I would just map to pair using the id. Then do a reduceByKey where you compare the scores and keep the highest. Then do .values and that should do it.
Sent from my iPhone
> On Jan 11, 2020, at 11:14 AM, Rishi Shah <ri...@gmail.com> wrote:
>
>
> Thanks everyone for your contribution on this topic, I wanted to check-in to see if anyone has discovered a different or have an opinion on better approach to deduplicating data using pyspark. Would really appreciate any further insight on this.
>
> Thanks,
> -Rishi
>
>> On Wed, Jun 12, 2019 at 4:21 PM Yeikel <em...@yeikel.com> wrote:
>> Nicholas , thank you for your explanation.
>>
>> I am also interested in the example that Rishi is asking for. I am sure
>> mapPartitions may work , but as Vladimir suggests it may not be the best
>> option in terms of performance.
>>
>> @Vladimir Prus , are you aware of any example about writing a "custom
>> physical exec operator"?
>>
>> If anyone needs a further explanation for the follow up question Rishi
>> posted , please see the example below :
>>
>>
>> import org.apache.spark.sql.types._
>> import org.apache.spark.sql.Row
>>
>>
>> val someData = Seq(
>> Row(1, 10),
>> Row(1, 20),
>> Row(1, 11)
>> )
>>
>> val schema = List(
>> StructField("id", IntegerType, true),
>> StructField("score", IntegerType, true)
>> )
>>
>> val df = spark.createDataFrame(
>> spark.sparkContext.parallelize(someData),
>> StructType(schema)
>> )
>>
>> // Goal : Drop duplicates using the "id" as the primary key and keep the
>> highest "score".
>>
>> df.sort($"score".desc).dropDuplicates("id").show
>>
>> == Physical Plan ==
>> *(2) HashAggregate(keys=[id#191], functions=[first(score#192, false)])
>> +- Exchange hashpartitioning(id#191, 200)
>> +- *(1) HashAggregate(keys=[id#191], functions=[partial_first(score#192,
>> false)])
>> +- *(1) Sort [score#192 DESC NULLS LAST], true, 0
>> +- Exchange rangepartitioning(score#192 DESC NULLS LAST, 200)

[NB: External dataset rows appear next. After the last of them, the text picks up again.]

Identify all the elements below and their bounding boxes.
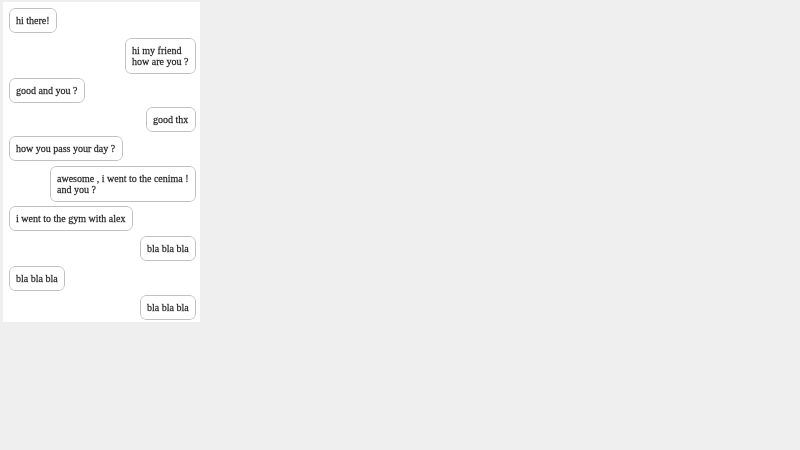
- staticText: bla bla bla: [147, 302, 189, 313]
- staticText: how are you ?: [132, 56, 189, 67]
- button[interactable]: bla bla bla: [140, 236, 196, 261]
- button[interactable]: awesome , i went to the cenima !: [50, 166, 196, 202]
- staticText: awesome , i went to the cenima !: [57, 173, 189, 184]
- staticText: bla bla bla: [16, 273, 58, 284]
- staticText: awesome , i went to the cenima !: [57, 173, 189, 184]
- staticText: bla bla bla: [147, 243, 189, 254]
- staticText: hi my friend: [132, 45, 182, 56]
- staticText: hi my friend: [132, 45, 182, 56]
- staticText: i went to the gym with alex: [16, 213, 126, 224]
- staticText: good thx: [153, 114, 189, 125]
- button[interactable]: i went to the gym with alex: [9, 206, 133, 231]
- staticText: how you pass your day ?: [16, 143, 116, 154]
- staticText: bla bla bla: [147, 243, 189, 254]
- button[interactable]: bla bla bla: [9, 266, 65, 291]
- staticText: and you ?: [57, 184, 96, 195]
- staticText: bla bla bla: [16, 273, 58, 284]
- staticText: how are you ?: [132, 56, 189, 67]
- staticText: bla bla bla: [147, 302, 189, 313]
- staticText: good thx: [153, 114, 189, 125]
- button[interactable]: good thx: [146, 107, 196, 132]
- button[interactable]: how you pass your day ?: [9, 136, 123, 161]
- staticText: hi there!: [16, 15, 50, 26]
- button[interactable]: good and you ?: [9, 78, 85, 103]
- staticText: good and you ?: [16, 85, 78, 96]
- button[interactable]: hi there!: [9, 8, 57, 33]
- button[interactable]: bla bla bla: [140, 295, 196, 320]
- staticText: i went to the gym with alex: [16, 213, 126, 224]
- button[interactable]: hi my friend: [125, 38, 196, 74]
- staticText: how you pass your day ?: [16, 143, 116, 154]
- staticText: and you ?: [57, 184, 96, 195]
- staticText: good and you ?: [16, 85, 78, 96]
- staticText: hi there!: [16, 15, 50, 26]
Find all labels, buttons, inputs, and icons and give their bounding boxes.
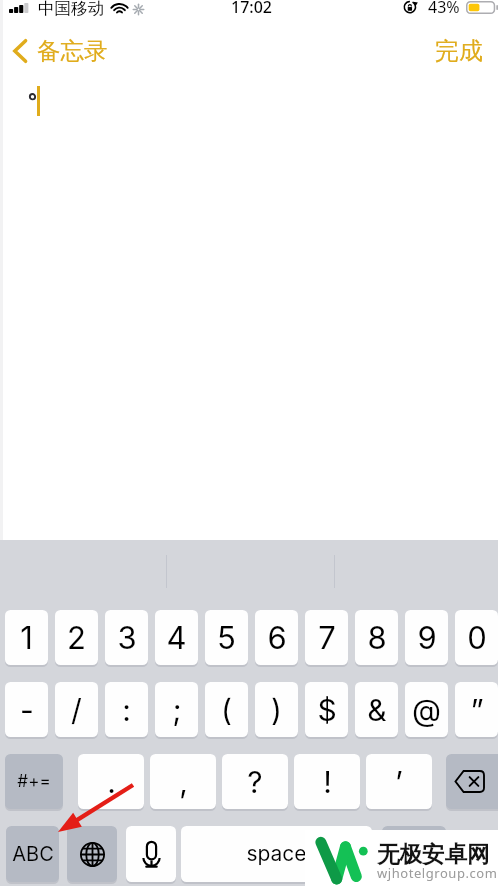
button[interactable]: : <box>105 682 148 737</box>
staticText: / <box>71 692 82 728</box>
button[interactable]: ’ <box>366 754 432 809</box>
button[interactable]: ) <box>255 682 298 737</box>
button[interactable] <box>382 826 446 882</box>
button[interactable]: 备忘录 <box>4 31 118 73</box>
button[interactable]: 9 <box>405 610 448 665</box>
staticText: ABC <box>12 842 54 866</box>
staticText: ( <box>221 692 232 728</box>
button[interactable]: & <box>355 682 398 737</box>
button[interactable]: 6 <box>255 610 298 665</box>
button[interactable]: @ <box>405 682 448 737</box>
staticText: 备忘录 <box>37 36 108 66</box>
staticText: 3 <box>117 619 137 657</box>
staticText: 2 <box>67 619 86 657</box>
staticText: @ <box>412 692 441 728</box>
button[interactable]: - <box>5 682 48 737</box>
button[interactable]: ? <box>222 754 288 809</box>
button[interactable]: 0 <box>455 610 498 665</box>
button[interactable]: 1 <box>5 610 48 665</box>
button[interactable]: 3 <box>105 610 148 665</box>
staticText: 7 <box>318 619 336 657</box>
staticText: 8 <box>367 619 387 657</box>
staticText: & <box>367 692 387 728</box>
button[interactable]: 完成 <box>422 31 497 73</box>
button[interactable]: ; <box>155 682 198 737</box>
staticText: 4 <box>166 619 187 657</box>
staticText: 完成 <box>435 36 483 66</box>
button[interactable]: . <box>78 754 144 809</box>
staticText: ; <box>172 692 182 728</box>
staticText: ! <box>323 764 332 800</box>
staticText: . <box>107 764 116 800</box>
button[interactable]: ” <box>455 682 498 737</box>
button[interactable]: ABC <box>6 826 59 882</box>
staticText: 1 <box>20 619 33 657</box>
staticText: $ <box>317 692 337 728</box>
button[interactable]: / <box>55 682 98 737</box>
button[interactable]: 8 <box>355 610 398 665</box>
button[interactable]: , <box>150 754 216 809</box>
button[interactable]: 4 <box>155 610 198 665</box>
button[interactable]: #+= <box>5 754 63 809</box>
staticText: : <box>122 692 131 728</box>
button[interactable]: 2 <box>55 610 98 665</box>
staticText: 17:02 <box>231 0 272 18</box>
button[interactable]: Switch keyboard language <box>67 826 117 882</box>
button[interactable]: 5 <box>205 610 248 665</box>
staticText: 无极安卓网 <box>377 840 490 868</box>
button[interactable]: ! <box>294 754 360 809</box>
staticText: 6 <box>267 619 287 657</box>
button[interactable]: Backspace <box>446 754 498 809</box>
staticText: ? <box>247 764 263 800</box>
staticText: ’ <box>395 764 403 800</box>
staticText: wjhotelgroup.com <box>377 864 498 882</box>
staticText: #+= <box>17 771 51 792</box>
staticText: 43% <box>428 0 460 18</box>
button[interactable]: Dictate <box>126 826 176 882</box>
staticText: 0 <box>467 619 487 657</box>
staticText: 5 <box>217 619 236 657</box>
staticText: ” <box>470 692 484 728</box>
button[interactable]: 7 <box>305 610 348 665</box>
button[interactable]: $ <box>305 682 348 737</box>
staticText: space <box>246 841 307 866</box>
staticText: - <box>20 692 34 728</box>
staticText: ) <box>271 692 282 728</box>
staticText: 9 <box>417 619 437 657</box>
button[interactable]: space <box>181 826 372 882</box>
staticText: 中国移动 <box>38 0 104 19</box>
staticText: , <box>179 764 188 800</box>
button[interactable]: ( <box>205 682 248 737</box>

>> +- Scan ExistingRDD[id#191,score#192]
>>
>> This seems to work , but I don't know what are the implications if we use
>> this approach with a bigger dataset or what are the alternatives. From the
>> explain output I can see the two Exchanges , so it may not be the best
>> approach?
>>
>>
>>
>>
>>
>>
>>
>> --
>> Sent from: http://apache-spark-user-list.1001560.n3.nabble.com/
>>
>> ---------------------------------------------------------------------
>> To unsubscribe e-mail: user-unsubscribe@spark.apache.org
>>
>
>
> --
> Regards,
>
> Rishi Shah